- Records contained in a dataset:
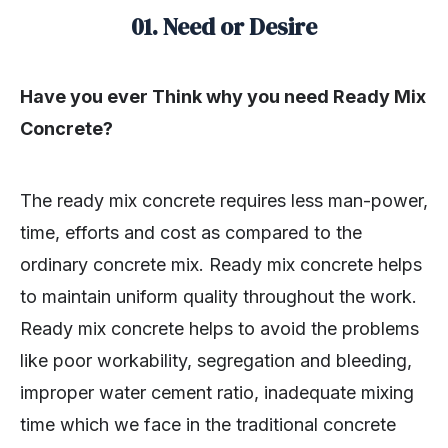
01. Need or Desire
Have you ever Think why you need Ready Mix
Concrete?
The ready mix concrete requires less man-power,
time, efforts and cost as compared to the
ordinary concrete mix. Ready mix concrete helps
to maintain uniform quality throughout the work.
Ready mix concrete helps to avoid the problems
like poor workability, segregation and bleeding,
improper water cement ratio, inadequate mixing
time which we face in the traditional concrete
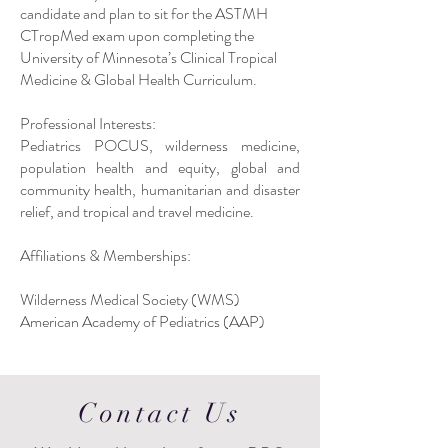
candidate and plan to sit for the ASTMH
CTropMed exam upon completing the
University of Minnesota’s Clinical Tropical
Medicine & Global Health Curriculum.
Professional Interests:
Pediatrics POCUS, wilderness medicine,
population health and equity, global and
community health, humanitarian and disaster
relief, and tropical and travel medicine.
Affiliations & Memberships:
Wilderness Medical Society (WMS)
American Academy of Pediatrics (AAP)
Contact Us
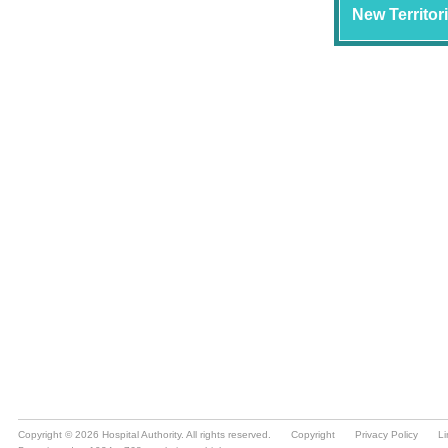
Copyright © 2026 Hospital Authority. All rights reserved.
Copyright
Privacy Policy
Li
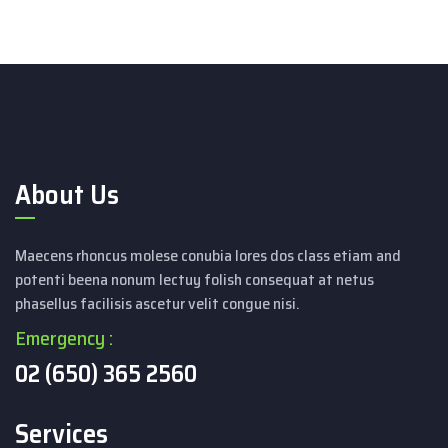
About Us
Maecens rhoncus molese conubia lores dos class etiam and
potenti beena nonum lectuy folish consequat at netus
phasellus facilisis ascetur velit congue nisi.
Emergency :
02 (650) 365 2560
Services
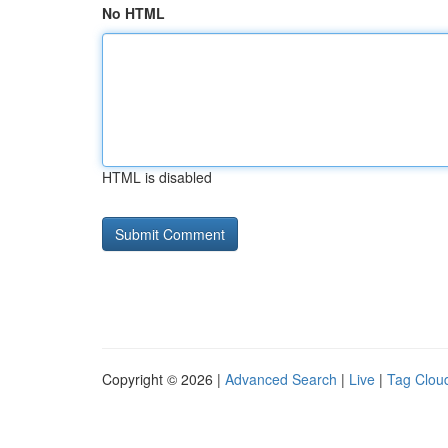
No HTML
HTML is disabled
Copyright © 2026 |
Advanced Search
|
Live
|
Tag Clou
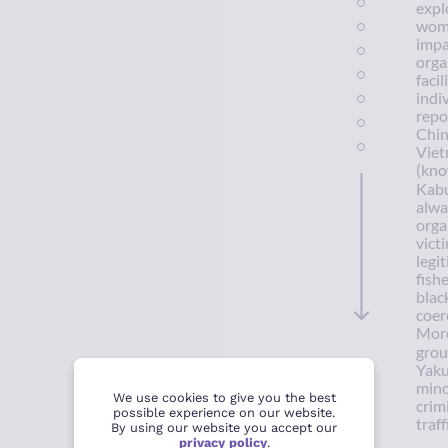
expl
wome
impa
orga
faci
indi
repo
Chin
Viet
(kno
Kabu
alwa
orga
vict
legi
fish
blac
coer
More
grou
Yaku
mino
We use cookies to give you the best
crim
possible experience on our website.
traff
By using our website you accept our
privacy policy
.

- Aim of the task: Word for word, reproduce all the data, but not the pictures.

- Expected output:
01. Need or Desire
Have you ever Think why you need Ready Mix
Concrete?
The ready mix concrete requires less man-power,
time, efforts and cost as compared to the
ordinary concrete mix. Ready mix concrete helps
to maintain uniform quality throughout the work.
Ready mix concrete helps to avoid the problems
like poor workability, segregation and bleeding,
improper water cement ratio, inadequate mixing
time which we face in the traditional concrete
candidate and plan to sit for the ASTMH
CTropMed exam upon completing the
University of Minnesota’s Clinical Tropical
Medicine & Global Health Curriculum.
Professional Interests:
Pediatrics POCUS, wilderness medicine,
population health and equity, global and
community health, humanitarian and disaster
relief, and tropical and travel medicine.
Affiliations & Memberships:
Wilderness Medical Society (WMS)
American Academy of Pediatrics (AAP)
Contact Us
Copyright © 2026 Hospital Authority. All rights reserved.
Copyright
Privacy Policy
Li
About Us
Maecens rhoncus molese conubia lores dos class etiam and
potenti beena nonum lectuy folish consequat at netus
phasellus facilisis ascetur velit congue nisi.
Emergency :
02 (650) 365 2560
Services
No HTML
HTML is disabled
Copyright © 2026 |
Advanced Search
|
Live
|
Tag Clou
expl
wome
impa
orga
faci
indi
repo
Chin
Viet
(kno
Kabu
alwa
orga
vict
legi
fish
blac
coer
More
grou
Yaku
mino
We use cookies to give you the best
crim
possible experience on our website.
traff
By using our website you accept our
privacy policy
.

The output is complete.